Larry Elliott 

Sajid Javid must deliver a UK budget that works quickly – a tricky task

The Tories need to satisfy their new northern voters fast. Not easy given the economic problems are structural
  
  

sailing boats pass an offshore windfarm
Rejuvenating the economy may have to focus on areas where the UK is a player, such as wind power generation. Photograph: Gareth Fuller/PA

In politics, the year just gone will be remembered for a number of reasons. It recorded a change of prime minister, a spell when the executive lost control of the parliamentary agenda, and a general election. One thing it won’t be remembered for is its budget: 2019 was the first year since the Napoleonic wars that there was no big day out for the chancellor of the exchequer.

By the time Sajid Javid stands up in the House of Commons on 11 March it will have been more than 15 months since Philip Hammond delivered the last budget. For those who can’t remember – most people, in all likelihood – Hammond’s main announcement was extra money for the NHS.

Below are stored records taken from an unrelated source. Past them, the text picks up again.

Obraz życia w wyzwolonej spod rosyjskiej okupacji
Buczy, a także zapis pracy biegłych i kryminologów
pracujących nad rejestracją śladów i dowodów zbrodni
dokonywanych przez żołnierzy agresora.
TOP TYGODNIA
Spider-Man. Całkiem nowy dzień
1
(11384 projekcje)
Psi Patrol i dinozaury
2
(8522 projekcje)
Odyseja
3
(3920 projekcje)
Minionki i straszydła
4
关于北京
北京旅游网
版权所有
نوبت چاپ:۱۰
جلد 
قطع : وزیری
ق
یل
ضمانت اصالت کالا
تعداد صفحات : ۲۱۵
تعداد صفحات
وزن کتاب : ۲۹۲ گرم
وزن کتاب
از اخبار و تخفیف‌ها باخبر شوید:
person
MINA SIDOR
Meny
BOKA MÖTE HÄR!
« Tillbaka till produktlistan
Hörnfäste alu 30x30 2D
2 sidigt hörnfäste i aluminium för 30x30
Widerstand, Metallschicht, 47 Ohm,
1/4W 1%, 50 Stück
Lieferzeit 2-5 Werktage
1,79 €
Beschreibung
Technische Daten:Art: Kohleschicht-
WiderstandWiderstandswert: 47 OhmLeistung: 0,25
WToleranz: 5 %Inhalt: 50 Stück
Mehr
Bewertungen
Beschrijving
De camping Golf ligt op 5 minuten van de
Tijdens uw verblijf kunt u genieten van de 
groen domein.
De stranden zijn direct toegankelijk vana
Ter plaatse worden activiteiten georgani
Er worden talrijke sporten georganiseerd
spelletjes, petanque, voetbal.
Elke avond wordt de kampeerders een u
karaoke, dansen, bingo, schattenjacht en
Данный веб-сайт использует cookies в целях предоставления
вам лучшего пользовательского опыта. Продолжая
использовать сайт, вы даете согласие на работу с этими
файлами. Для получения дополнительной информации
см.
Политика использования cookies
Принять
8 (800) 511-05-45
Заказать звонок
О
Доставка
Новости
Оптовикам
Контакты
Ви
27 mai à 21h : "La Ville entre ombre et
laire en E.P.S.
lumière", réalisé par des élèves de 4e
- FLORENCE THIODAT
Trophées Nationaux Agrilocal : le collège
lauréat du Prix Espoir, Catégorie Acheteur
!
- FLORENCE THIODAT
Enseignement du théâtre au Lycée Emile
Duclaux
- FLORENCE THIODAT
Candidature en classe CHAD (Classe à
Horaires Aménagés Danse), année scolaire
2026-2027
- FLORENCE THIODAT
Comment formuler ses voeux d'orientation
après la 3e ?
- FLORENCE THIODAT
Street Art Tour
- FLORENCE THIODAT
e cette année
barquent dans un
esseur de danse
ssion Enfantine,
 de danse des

Javid is under pressure to do what Hammond – and few other chancellors – have ever managed: to deliver a budget that really counts. Boris Johnson owes his 80-seat majority to voters in the Midlands and the north of England wooed with promises of action to sort out the UK’s lopsided economic geography. And if the government is to deliver on its pledges there is no time to delay, because the task it faces is formidable.

That’s not to say that the focus on levelling up the regions is unwelcome. The fact that only three regions – London, the south-east and the east of England – contribute more to the Treasury coffers than they receive, speaks volumes. Nor is regeneration impossible.

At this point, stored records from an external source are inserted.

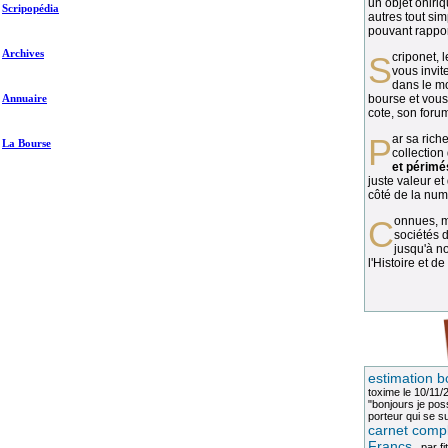
un objet oniriq
Scripopédia
autres tout si
pouvant rapport
Archives
Scriponet, 
vous invit
dans le mo
Annuaire
bourse et vous
cote, son forum
Par sa richesse et sa diversité, la
La Bourse
collection
et périmé
juste valeur et
côté de la numi
Connues, méconnues, ou inconnues, les
sociétés d
jusqu'à no
l'Histoire et de
estimation b
toxime
le 10/11/
"bonjours je pos
porteur qui se sui
carnet compl
Francs
, par
fi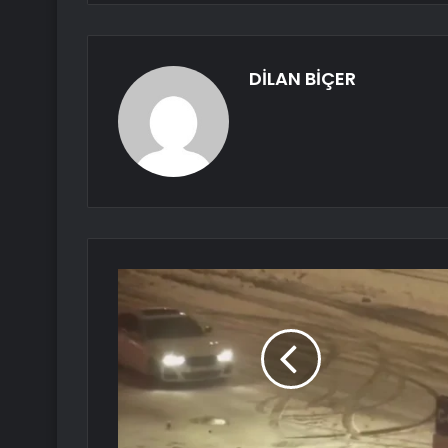
DİLAN BİÇER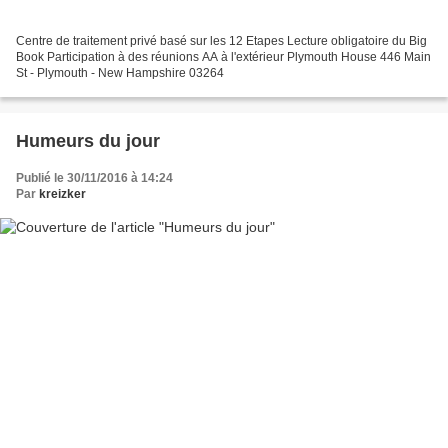
Centre de traitement privé basé sur les 12 Etapes Lecture obligatoire du Big
Book Participation à des réunions AA à l'extérieur Plymouth House 446 Main
St - Plymouth - New Hampshire 03264
Humeurs du jour
Publié le 30/11/2016 à 14:24
Par
kreizker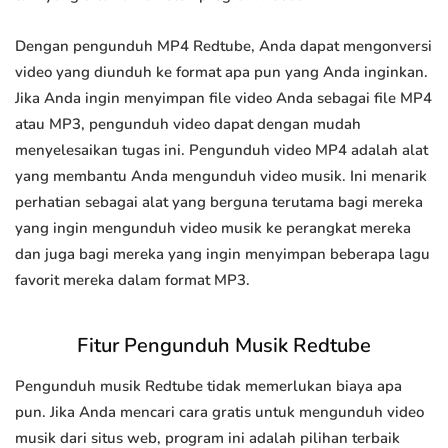
Dengan pengunduh MP4 Redtube, Anda dapat mengonversi
video yang diunduh ke format apa pun yang Anda inginkan.
Jika Anda ingin menyimpan file video Anda sebagai file MP4
atau MP3, pengunduh video dapat dengan mudah
menyelesaikan tugas ini. Pengunduh video MP4 adalah alat
yang membantu Anda mengunduh video musik. Ini menarik
perhatian sebagai alat yang berguna terutama bagi mereka
yang ingin mengunduh video musik ke perangkat mereka
dan juga bagi mereka yang ingin menyimpan beberapa lagu
favorit mereka dalam format MP3.
Fitur Pengunduh Musik Redtube
Pengunduh musik Redtube tidak memerlukan biaya apa
pun. Jika Anda mencari cara gratis untuk mengunduh video
musik dari situs web, program ini adalah pilihan terbaik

But many of the seats that voted Conservative for the first time in living memory on 12 December have been struggling for decades. The idea that they can be turned round quickly is for the birds, which means Johnson and his ministers need to be careful of raising expectations that cannot be met.

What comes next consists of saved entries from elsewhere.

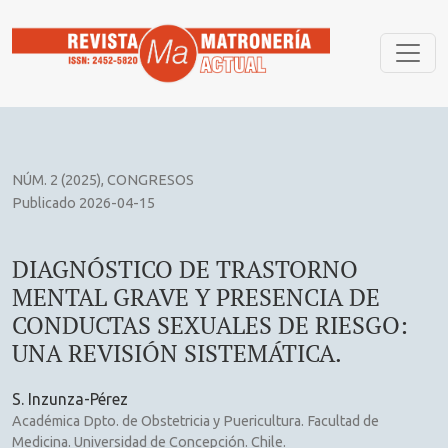
DIAGNÓSTICO DE TRASTORNO MENTAL GRAVE Y PRESENCIA
NÚM. 2 (2025)
,
CONGRESOS
Publicado 2026-04-15
DIAGNÓSTICO DE TRASTORNO
MENTAL GRAVE Y PRESENCIA DE
CONDUCTAS SEXUALES DE RIESGO:
UNA REVISIÓN SISTEMÁTICA.
S. Inzunza-Pérez
Académica Dpto. de Obstetricia y Puericultura. Facultad de
Medicina. Universidad de Concepción. Chile.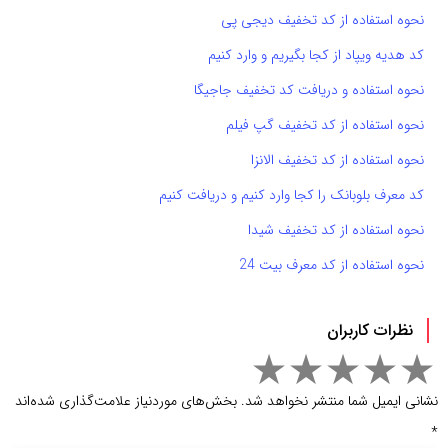
نحوه استفاده از کد تخفیف دیجی پی
کد هدیه ویپاد از کجا بگیریم و وارد کنیم
نحوه استفاده و دریافت کد تخفیف جاجیگا
نحوه استفاده از کد تخفیف گپ فیلم
نحوه استفاده از کد تخفیف الانزا
کد معرف بلوبانک را کجا وارد کنیم و دریافت کنیم
نحوه استفاده از کد تخفیف شیدا
نحوه استفاده از کد معرف بیت 24
نظرات کاربران
نشانی ایمیل شما منتشر نخواهد شد.
بخش‌های موردنیاز علامت‌گذاری شده‌اند
*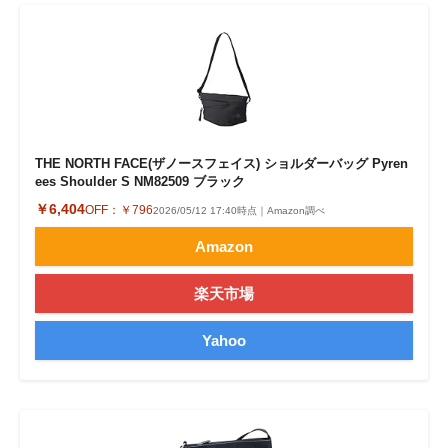
THE NORTH FACE(ザノースフェイス) ショルダーバッグ Pyren
ees Shoulder S NM82509 ブラック
￥6,404
OFF：
￥796
2026/05/12 17:40時点｜Amazon調べ
Amazon
楽天市場
Yahoo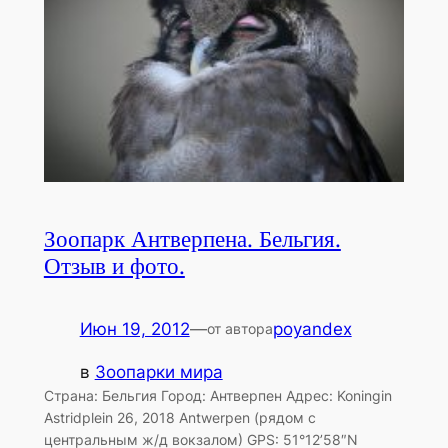
Зоопарк Антверпена. Бельгия.
Отзыв и фото.
Июн 19, 2012
—
poyandex
от автора
в
Зоопарки мира
Страна: Бельгия Город: Антверпен Адрес: Koningin
Astridplein 26, 2018 Antwerpen (рядом с
центральным ж/д вокзалом) GPS: 51°12’58″N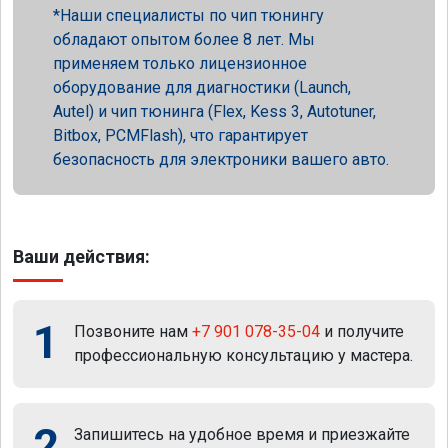
Наши специалисты по чип тюнингу
обладают опытом более 8 лет. Мы
применяем только лицензионное
оборудование для диагностики (Launch,
Autel) и чип тюнинга (Flex, Kess 3, Autotuner,
Bitbox, PCMFlash), что гарантирует
безопасность для электроники вашего авто.
Ваши действия:
1
Позвоните нам
+7 901 078-35-04
и получите
профессиональную консультацию у мастера.
2
Запишитесь на удобное время и приезжайте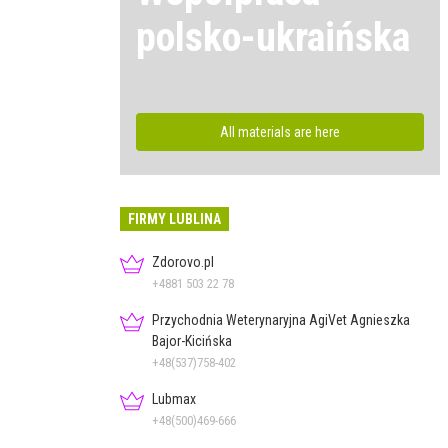
polsko-ukraińska
All materials are here
FIRMY LUBLINA
Zdorovo.pl
+4881 503 22 78
Przychodnia Weterynaryjna AgiVet Agnieszka
Bajor-Kicińska
+48(537)758-402
Lubmax
+48(500)469-666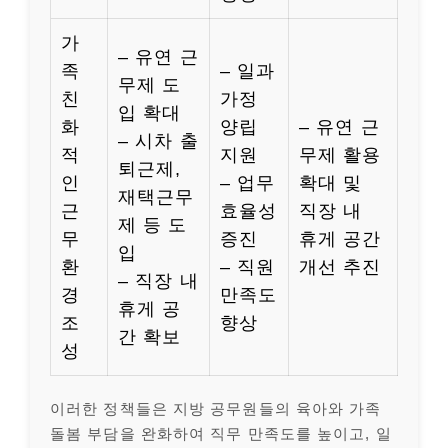
가
– 유연 근
족
– 일과
무제 도
친
가정
입 확대
화
양립
– 유연 근
– 시차 출
적
지원
무제 활용
퇴근제,
인
– 업무
확대 및
재택근무
근
효율성
직장 내
제 등 도
무
증진
휴게 공간
입
환
– 직원
개선 추진
– 직장 내
경
만족도
휴게 공
조
향상
간 확보
성
이러한 정책들은 지방 공무원들의 육아와 가족
돌봄 부담을 완화하여 직무 만족도를 높이고, 일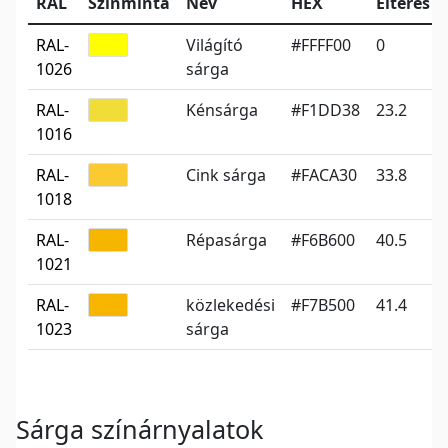
RAL
Színminta
Név
HEX
Eltérés
RAL-
Világító
#FFFF00
0
1026
sárga
RAL-
Kénsárga
#F1DD38
23.2
1016
RAL-
Cink sárga
#FACA30
33.8
1018
RAL-
Répasárga
#F6B600
40.5
1021
RAL-
közlekedési
#F7B500
41.4
1023
sárga
Sárga színárnyalatok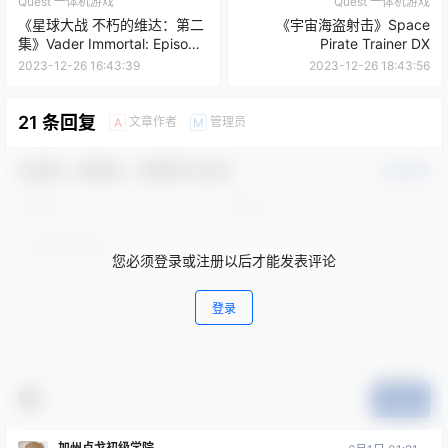
Quest 一体机游戏
Quest 一体机游戏
《星球大战 不朽的维达：第二
《宇宙海盗射击》Space
集》Vader Immortal: Episode
Pirate Trainer DX
II
2023-12-26 16:43:39
2023-12-26 18:43:56
21 条回复
文章作者
管理员
A
M
欢迎您，新朋友，感谢参与互动！
确认修改
您必须登录或注册以后才能发表评论
登录
提交
加州卢戈初级学院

That’s because it is a lot easier to identify the problem than to come up with the solution. The Conservative political narrative is that Labour paid the price for neglecting its “red wall” seats and allowing them to rot, but this is not really true. Labour has seen its dominance eroded in some of Britain’s industrial heartlands not because it took voters for granted but because the policies it tried failed to work, especially in the smaller, more isolated, towns.

Stian Westlake, the director of Nesta, the UK’s innovation foundation, made this point well in a recent blog. The government has been giving the impression that the failure in economic development in the less prosperous parts of Britain is simply a matter of political will, when really the issue is that no one is sure what policies work, or even if such policies are possible.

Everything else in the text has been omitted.